A política se tornou para uma imensa parcela da sociedade, algo desnecessário, chato e sem valor, a menos que haja uma “compensação”, algo que você se sinta em vantagem por participar. Uma reunião política, por exemplo, onde se discutirá problemas e soluções da comunidade, só terá algum êxito se for regado a bebida e o tradicional churrasco que ninguém sabe de fato quem financiou.

Se a reunião foi convocada por alguém que tem o poder de nomear ou exonerar, o churrasco pode até ser dispensado, e será numericamente maior, contudo, o “ódio” por estar ali também é na mesma proporção pois não há nada pior do que estar num lugar onde não gostaria, mas é obrigado porque não quer fazer parte da próxima lista de exonerados.

Precisamos entender a importância da política e o quanto ela é fundamental em nosso cotidiano.
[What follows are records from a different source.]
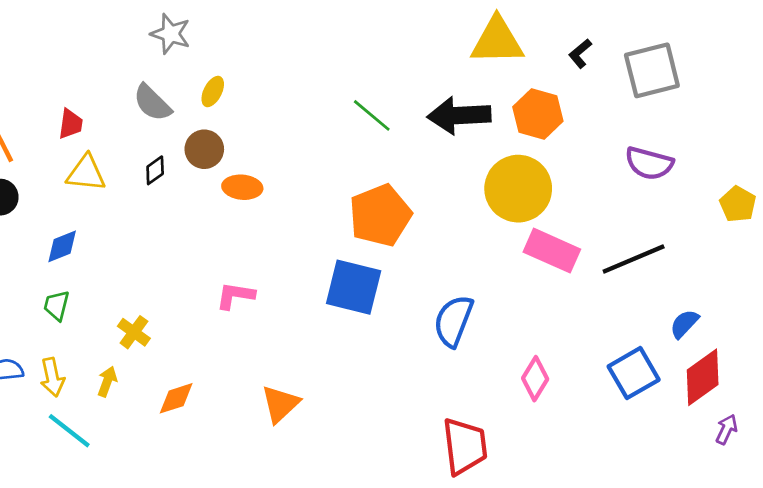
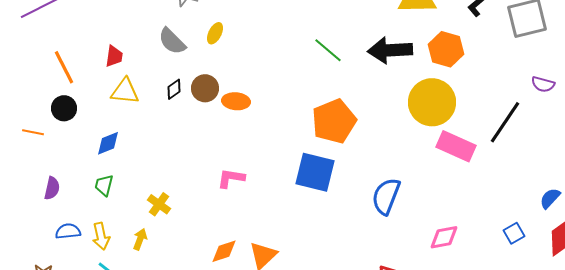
brown circle: (204, 149) -> (205, 88), moved
purple semicircle: (649, 163) -> (543, 84), moved, size x0.7
black line: (634, 259) -> (505, 122), moved, turned -33
blue square: (634, 373) -> (514, 233), size x0.6
pink diamond: (535, 379) -> (444, 237), turned 48
orange diamond: (176, 398) -> (224, 251), moved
Cada vez que há um problema no bairro, por exemplo, e que pessoas se unem para tentar saná-lo, está se fazendo política. Não há nada de errado em se mobilizar para avançar, e isto nada mais é do que fazer a genuína política, aquela que foi criada pelos gregos e que até hoje é considerada a única forma de governar que inclui as pessoas como um todo.

Contudo, se nos mantivermos afastados e achando que o nosso papel de cidadão se encerra ao votar, seremos coniventes com todas as mazelas às quais estamos assistindo hoje. Não vejo com nenhuma surpresa toda essa roubalheira que está sendo divulgada nos jornais e todos nós, na medida em que não nos interessamos pela política, e votamos em qualquer pessoa, sem se preocupar com suas reais propostas, somos coniventes com isso. Não diga que se surpreendeu com a pessoa que votou. Normalmente o problema não é a pessoa em que você votou, mas o critério que você estabeleceu para escolhê-la.

Espero que um dia possamos nos reunir para falar sobre política sem necessariamente o instituto do “churrasco”. Que ele (o churrasco) aconteça sim, mas para tratarmos de futebol, religião, cinema, etc... política é algo sério demais para ser tratado em momentos de descontração pois ao sair dali, só ficam as lembranças das boas piadas, da fofoca da hora e o resultado do último confronto entre os times do coração. Nada mais que isto.

quinta-feira, 26 de fevereiro de 2015

Mimos e agrados

Um mandato é uma missão conferida pelo povo a um determinado cidadão ou cidadã para representá-lo, seja nas Câmaras de Vereadores, Assembléias Legislativas ou no Congresso Nacional. Chama-se “Democracia Representativa”, aquela em que a população escolhe quem vai falar por ela nas instâncias específicas do Poder.

É evidente que face a tantos escândalos envolvendo pessoas ligadas direta ou indiretamente à política, o cidadão comum passa a ter aversão às pessoas que no seu ponto de vista deveria representa-lo e, via de regra, aversão a tudo o que diz respeito à política. Mas quero dizer que embora eu compreenda esse sentimento, não posso concordar com ele, e já explico o porquê.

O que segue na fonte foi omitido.